All of the listing should be output exactly, apart from the pictures.

:::::

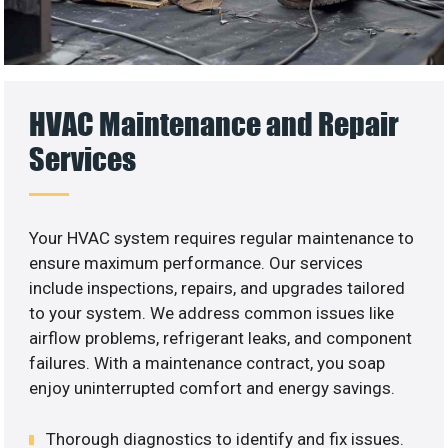
HVAC Maintenance and Repair
Services
Your HVAC system requires regular maintenance to
ensure maximum performance. Our services
include inspections, repairs, and upgrades tailored
to your system. We address common issues like
airflow problems, refrigerant leaks, and component
failures. With a maintenance contract, you soap
enjoy uninterrupted comfort and energy savings.
Thorough diagnostics to identify and fix issues.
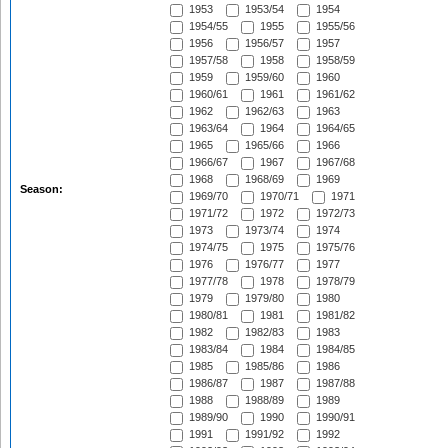
1953
1953/54
1954
1954/55
1955
1955/56
1956
1956/57
1957
1957/58
1958
1958/59
1959
1959/60
1960
1960/61
1961
1961/62
1962
1962/63
1963
1963/64
1964
1964/65
1965
1965/66
1966
1966/67
1967
1967/68
1968
1968/69
1969
Season:
1969/70
1970/71
1971
1971/72
1972
1972/73
1973
1973/74
1974
1974/75
1975
1975/76
1976
1976/77
1977
1977/78
1978
1978/79
1979
1979/80
1980
1980/81
1981
1981/82
1982
1982/83
1983
1983/84
1984
1984/85
1985
1985/86
1986
1986/87
1987
1987/88
1988
1988/89
1989
1989/90
1990
1990/91
1991
1991/92
1992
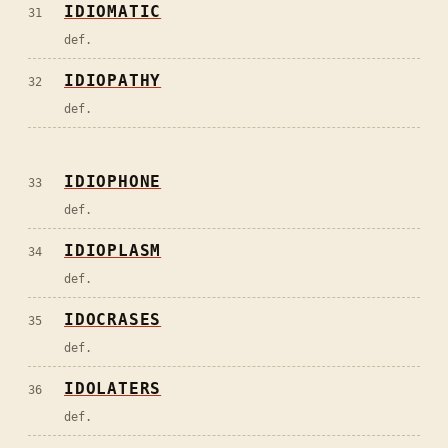
IDIOMATIC
31
def.
IDIOPATHY
32
def.
IDIOPHONE
33
def.
IDIOPLASM
34
def.
IDOCRASES
35
def.
IDOLATERS
36
def.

:::::

• _Result of the task_:
HVAC Maintenance and Repair
Services
Your HVAC system requires regular maintenance to
ensure maximum performance. Our services
include inspections, repairs, and upgrades tailored
to your system. We address common issues like
airflow problems, refrigerant leaks, and component
failures. With a maintenance contract, you soap
enjoy uninterrupted comfort and energy savings.
Thorough diagnostics to identify and fix issues.
1953
1953/54
1954
1954/55
1955
1955/56
1956
1956/57
1957
1957/58
1958
1958/59
1959
1959/60
1960
1960/61
1961
1961/62
1962
1962/63
1963
1963/64
1964
1964/65
1965
1965/66
1966
1966/67
1967
1967/68
1968
1968/69
1969
Season:
1969/70
1970/71
1971
1971/72
1972
1972/73
1973
1973/74
1974
1974/75
1975
1975/76
1976
1976/77
1977
1977/78
1978
1978/79
1979
1979/80
1980
1980/81
1981
1981/82
1982
1982/83
1983
1983/84
1984
1984/85
1985
1985/86
1986
1986/87
1987
1987/88
1988
1988/89
1989
1989/90
1990
1990/91
1991
1991/92
1992
IDIOMATIC
31
def.
IDIOPATHY
32
def.
IDIOPHONE
33
def.
IDIOPLASM
34
def.
IDOCRASES
35
def.
IDOLATERS
36
def.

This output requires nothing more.